Europe relinquenda est !
Par Philippe Germain
Dans l’ombre d’un Occident-Atlantique qui s’est délité sous les coups de boutoir de Donald Trump, la France, par réflexe,semble fidèle à l’Europe, mais c’est une fidélité qui tourne son regard vers la porte. La France se détache lentement du grand mirage européen, qu’elle peine de plus en plus à reconnaître comme sien. Cette fidélité à l’idéalisme démocrate-chrétien s’essouffle, se fissure et, dans un éclat de lucidité douloureuse, se transforme en rejet. Rejet de l’Europe réelle, déconnectée des réalités.
C’est dans ce climat de malaise que les sondages de septembre 2025 viennent déposer leur vérité crue, leur verdict impitoyable. 30% des Français se disent désormais prêts à quitter l’Union européenne. 30% favorables au Frexit. 30% ! Mais ce chiffre, aussi frappant soit-il, n’est que l’écume d’une réalité plus profonde. Car cette fracture, ce rejet, est plus large, plus intense qu’on ne le croit. Il est comme une mer calme, en apparence tranquille, sous laquelle se cachent des icebergs invisibles, prêts à briser tout sur leur passage. Le pays réel, las de porter le fardeau d’un projet euro-impérialiste au profit de l’Allemagne est en train de se réveiller, de se dresser contre l’ordre technocratique.
L’étude menée sur cinq nations européennes, fait ressortir cette singularité française. Le Frexit, ce mot désormais murmuré comme une promesse de retrouver une souveraineté perdue, s’impose comme un espoir de plus en plus populaire. Ce n’est plus une idée marginale. La France, plus que toute autre nation, semble prendre au sérieux l’idée d’un retour à la liberté, à la souveraineté, loin de ce monstre bureaucratique européen. En Espagne, ils ne sont que 11% à envisager une telle issue ; en Allemagne, ils sont 22%. Mais,en France, ce chiffre atteint déjà 30%, et cela traduit bien plus qu’une simple désaffection : c’est une discordance croissante entre un peuple et l’Europe réelle… Une Europe dominée par l’Allemagne.

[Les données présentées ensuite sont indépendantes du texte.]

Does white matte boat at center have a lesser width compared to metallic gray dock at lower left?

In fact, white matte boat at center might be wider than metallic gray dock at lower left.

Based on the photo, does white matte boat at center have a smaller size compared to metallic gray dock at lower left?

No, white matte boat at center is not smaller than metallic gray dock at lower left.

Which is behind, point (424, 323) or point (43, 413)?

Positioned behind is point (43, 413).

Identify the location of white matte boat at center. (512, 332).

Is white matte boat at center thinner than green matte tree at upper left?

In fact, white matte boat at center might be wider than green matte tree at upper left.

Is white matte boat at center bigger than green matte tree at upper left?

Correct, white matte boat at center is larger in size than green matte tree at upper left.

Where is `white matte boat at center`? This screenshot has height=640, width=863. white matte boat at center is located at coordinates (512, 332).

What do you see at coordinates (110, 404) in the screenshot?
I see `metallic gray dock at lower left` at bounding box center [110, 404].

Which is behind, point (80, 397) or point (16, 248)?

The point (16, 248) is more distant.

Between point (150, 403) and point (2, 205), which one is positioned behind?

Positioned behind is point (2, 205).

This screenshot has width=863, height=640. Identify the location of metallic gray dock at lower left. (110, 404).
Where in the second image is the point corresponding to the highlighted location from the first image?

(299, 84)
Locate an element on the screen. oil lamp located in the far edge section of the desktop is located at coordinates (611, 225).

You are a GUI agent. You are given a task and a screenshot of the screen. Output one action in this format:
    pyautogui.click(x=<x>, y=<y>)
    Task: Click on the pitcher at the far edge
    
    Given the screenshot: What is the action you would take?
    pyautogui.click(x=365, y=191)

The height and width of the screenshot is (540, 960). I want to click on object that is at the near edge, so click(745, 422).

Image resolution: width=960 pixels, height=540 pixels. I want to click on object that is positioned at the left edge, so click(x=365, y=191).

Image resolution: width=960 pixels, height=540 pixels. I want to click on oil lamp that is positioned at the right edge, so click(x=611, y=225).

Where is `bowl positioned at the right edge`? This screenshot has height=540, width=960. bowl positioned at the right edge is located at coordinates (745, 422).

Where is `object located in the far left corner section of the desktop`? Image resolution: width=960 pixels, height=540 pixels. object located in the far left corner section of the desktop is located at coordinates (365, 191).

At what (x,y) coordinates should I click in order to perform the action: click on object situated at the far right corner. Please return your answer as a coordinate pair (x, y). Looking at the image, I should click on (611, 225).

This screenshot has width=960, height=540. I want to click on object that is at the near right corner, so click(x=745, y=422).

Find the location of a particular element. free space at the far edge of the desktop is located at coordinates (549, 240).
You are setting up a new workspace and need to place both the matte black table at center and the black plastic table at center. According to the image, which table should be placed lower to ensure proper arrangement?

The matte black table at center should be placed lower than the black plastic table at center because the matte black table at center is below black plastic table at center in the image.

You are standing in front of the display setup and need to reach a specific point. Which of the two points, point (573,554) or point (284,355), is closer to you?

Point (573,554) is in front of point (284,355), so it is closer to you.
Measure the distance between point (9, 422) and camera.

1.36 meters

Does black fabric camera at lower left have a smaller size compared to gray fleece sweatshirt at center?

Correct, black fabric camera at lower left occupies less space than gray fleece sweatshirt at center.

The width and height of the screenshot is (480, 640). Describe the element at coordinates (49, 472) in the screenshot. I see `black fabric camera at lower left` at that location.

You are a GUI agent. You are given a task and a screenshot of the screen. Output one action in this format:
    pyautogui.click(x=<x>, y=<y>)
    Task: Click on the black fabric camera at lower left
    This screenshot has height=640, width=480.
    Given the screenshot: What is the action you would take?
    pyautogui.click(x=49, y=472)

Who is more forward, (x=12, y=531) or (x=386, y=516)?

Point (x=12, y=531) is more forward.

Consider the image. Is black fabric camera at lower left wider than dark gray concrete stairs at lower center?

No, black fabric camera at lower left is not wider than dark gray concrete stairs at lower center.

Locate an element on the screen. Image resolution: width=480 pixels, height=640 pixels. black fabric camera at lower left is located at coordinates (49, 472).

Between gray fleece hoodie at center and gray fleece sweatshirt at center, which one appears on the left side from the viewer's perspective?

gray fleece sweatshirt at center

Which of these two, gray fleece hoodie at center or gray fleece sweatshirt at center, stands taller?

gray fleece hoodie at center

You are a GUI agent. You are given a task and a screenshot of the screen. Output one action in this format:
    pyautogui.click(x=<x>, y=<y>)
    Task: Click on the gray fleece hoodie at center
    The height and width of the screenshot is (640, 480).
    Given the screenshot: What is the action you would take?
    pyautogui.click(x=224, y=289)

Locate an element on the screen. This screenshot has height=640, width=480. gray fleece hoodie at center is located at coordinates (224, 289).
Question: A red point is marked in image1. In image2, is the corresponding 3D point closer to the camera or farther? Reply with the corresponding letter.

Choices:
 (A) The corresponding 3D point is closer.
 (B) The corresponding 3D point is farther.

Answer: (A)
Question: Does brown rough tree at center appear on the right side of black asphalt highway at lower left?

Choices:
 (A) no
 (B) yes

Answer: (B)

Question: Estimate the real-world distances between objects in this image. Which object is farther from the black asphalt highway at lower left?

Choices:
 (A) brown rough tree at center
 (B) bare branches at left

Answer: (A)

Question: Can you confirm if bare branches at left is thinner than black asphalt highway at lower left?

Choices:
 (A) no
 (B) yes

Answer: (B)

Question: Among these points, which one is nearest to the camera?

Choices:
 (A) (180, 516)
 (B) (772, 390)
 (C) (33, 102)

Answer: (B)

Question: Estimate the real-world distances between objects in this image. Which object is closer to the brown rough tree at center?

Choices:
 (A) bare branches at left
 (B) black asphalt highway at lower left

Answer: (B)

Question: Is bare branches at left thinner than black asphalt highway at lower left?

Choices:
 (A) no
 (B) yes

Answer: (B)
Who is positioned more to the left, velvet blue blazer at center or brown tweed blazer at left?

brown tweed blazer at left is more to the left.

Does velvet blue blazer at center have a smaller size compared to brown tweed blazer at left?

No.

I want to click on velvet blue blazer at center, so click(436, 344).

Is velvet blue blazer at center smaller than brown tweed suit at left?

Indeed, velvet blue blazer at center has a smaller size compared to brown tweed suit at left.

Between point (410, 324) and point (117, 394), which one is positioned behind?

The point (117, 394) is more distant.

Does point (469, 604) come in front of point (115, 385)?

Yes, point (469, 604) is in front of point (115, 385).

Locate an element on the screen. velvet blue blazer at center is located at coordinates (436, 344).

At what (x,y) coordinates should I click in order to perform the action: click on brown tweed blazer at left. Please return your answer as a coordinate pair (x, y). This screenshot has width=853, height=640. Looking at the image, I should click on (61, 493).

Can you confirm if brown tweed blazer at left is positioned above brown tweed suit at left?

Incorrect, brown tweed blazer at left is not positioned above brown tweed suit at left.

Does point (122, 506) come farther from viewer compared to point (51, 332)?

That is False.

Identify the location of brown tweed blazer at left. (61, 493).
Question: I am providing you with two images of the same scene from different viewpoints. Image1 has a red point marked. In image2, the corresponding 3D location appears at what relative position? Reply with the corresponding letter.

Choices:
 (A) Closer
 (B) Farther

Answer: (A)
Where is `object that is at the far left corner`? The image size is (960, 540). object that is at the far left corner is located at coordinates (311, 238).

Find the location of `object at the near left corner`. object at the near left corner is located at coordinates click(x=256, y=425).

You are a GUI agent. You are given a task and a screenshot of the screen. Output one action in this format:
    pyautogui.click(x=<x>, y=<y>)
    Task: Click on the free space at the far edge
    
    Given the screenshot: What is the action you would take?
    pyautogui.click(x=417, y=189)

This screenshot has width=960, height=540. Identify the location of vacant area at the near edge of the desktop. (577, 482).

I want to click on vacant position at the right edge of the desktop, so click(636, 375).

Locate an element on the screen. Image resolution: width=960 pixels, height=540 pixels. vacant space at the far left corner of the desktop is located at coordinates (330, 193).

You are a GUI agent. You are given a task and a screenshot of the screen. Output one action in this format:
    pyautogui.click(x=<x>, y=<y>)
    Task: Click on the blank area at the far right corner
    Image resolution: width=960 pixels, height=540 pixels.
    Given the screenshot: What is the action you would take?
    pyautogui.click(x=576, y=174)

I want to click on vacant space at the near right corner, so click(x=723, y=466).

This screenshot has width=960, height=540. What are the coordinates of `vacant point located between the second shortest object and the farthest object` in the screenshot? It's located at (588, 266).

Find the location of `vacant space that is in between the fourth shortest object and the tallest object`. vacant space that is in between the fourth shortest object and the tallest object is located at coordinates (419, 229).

Ce rejet n’est pas né d’hier. Il est le fruit de décennies de frustrations, d’illusions perdues, de promesses non tenues, de sacrifices inutiles. Les Français, dans leur grande sagesse désabusée, commencent à douter de l’aptitude de l’Europe à défendre ce qui fait leur identité, à défendre ce qu’ils sont. Comment ne pas s’interroger, dans cette époque où le monde semble se déchirer à tous les coins de rue, sur la passivité de l’Europe à laquelle on demande de répondre à la fois aux défis géopolitiques et économiques ? Les interminables négociations menées par Ursula von der Leyen avec un Donald Trump qui ne semble avoir rien à faire del’Européenne décadente ont achevé de désabuser les Français. C’est une indignation amère qui se transforme en un rejet politique. Ainsi, 70% des Français, dans un cri de désespoir, réclament la démission de la présidente de la Commission européenne. Quant à 48% d’entre eux, s’ils devaient continuer à vivre sous la menace d’une Europe qui échoue, une Europe qui trahit, alors le Frexit apparaîtrait comme une solution de dernier recours, un retour à la maison, à la liberté, à la nation.
Les sondages témoignent d’un changement radical des mentalités. En mai 2025, 16% des Français se disaient « en colère » ou « inquiets » vis-à-vis de l’Europe. Ils sont plus nombreux à être animés par la crainte que par l’espoir. Et pourtant, 43% d’entre eux, encore, croient que l’Europe a des effets positifs sur leur quotidien, mais ce chiffre est en déclin constant, comme un dernier éclat des Lumières qui faiblissent. Si un référendum sur la Constitution européenne devait se tenir de nouveau, 56% des Français, en leur âme et conscience, voteraient contre. C’est plus qu’un simple rejet,c’est une rupture avec l’élite européenne, un cri silencieux qui, peut-être, n’attend que la force du vent pour faire éclater les voiles.
Et j’ajoute Europa relinquenda est et, pour cela, rejoindre le combat royaliste.